• The trouble is in the UK we have no official residence. Many parts of the world require you to register where you live (after something like 3 months) with the authorities and keep them updated when you move. That kind of thing has always been resisted for lots of good reasons but it means it is much harder to know who is living here, how long for etc. It's inevitable that when you try and infer residence from a collection of other databases gathered for other reasons it's going to be a mess.

  • What good reasons?

    But yes agreed it's due to doing this afterwards. Still 100 million got used for a no deal Brexit campaign, and they didn't bother posting a letter about this to all UK addresses.

  • What good reasons?

    This is something I've had a bit of an awakening on recently. When the Tories tried to bring in compulsory ID cards we all pushed back against it - Orwell, big brother, etc., and they backed away. That felt like a good reason at the time.

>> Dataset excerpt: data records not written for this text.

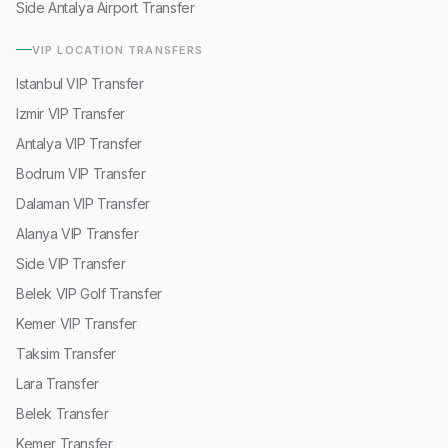
Side Antalya Airport Transfer
VIP LOCATION TRANSFERS
Istanbul VIP Transfer
Izmir VIP Transfer
Antalya VIP Transfer
Bodrum VIP Transfer
Dalaman VIP Transfer
Alanya VIP Transfer
Side VIP Transfer
Belek VIP Golf Transfer
Kemer VIP Transfer
Taksim Transfer
Lara Transfer
Belek Transfer
Kemer Transfer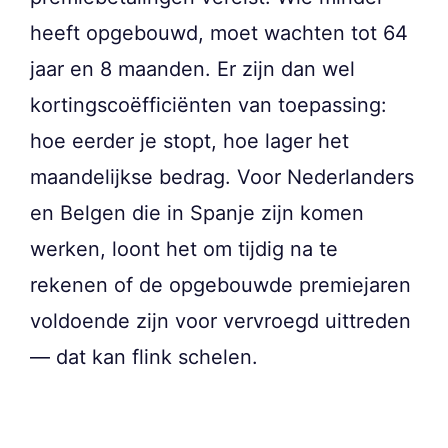
heeft opgebouwd, moet wachten tot 64
jaar en 8 maanden. Er zijn dan wel
kortingscoëfficiënten van toepassing:
hoe eerder je stopt, hoe lager het
maandelijkse bedrag. Voor Nederlanders
en Belgen die in Spanje zijn komen
werken, loont het om tijdig na te
rekenen of de opgebouwde premiejaren
voldoende zijn voor vervroegd uittreden
— dat kan flink schelen.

    However those cards would've enabled quite a lot of the nonsense that Farage and his ilk talked, especially the stuff about 'open borders' and 'not knowing who's here' and so on, to be challenged effectively.

  • Same reason there was so much opposition to ID cards. There's a real "civil liberties" streak amongst Anglos that you often don't see elsewhere. There are benefits to this (access to the health services is much easier here than other places) and negatives (it becomes the duty of individuals to prove things rather than the state's duty to keep records of them).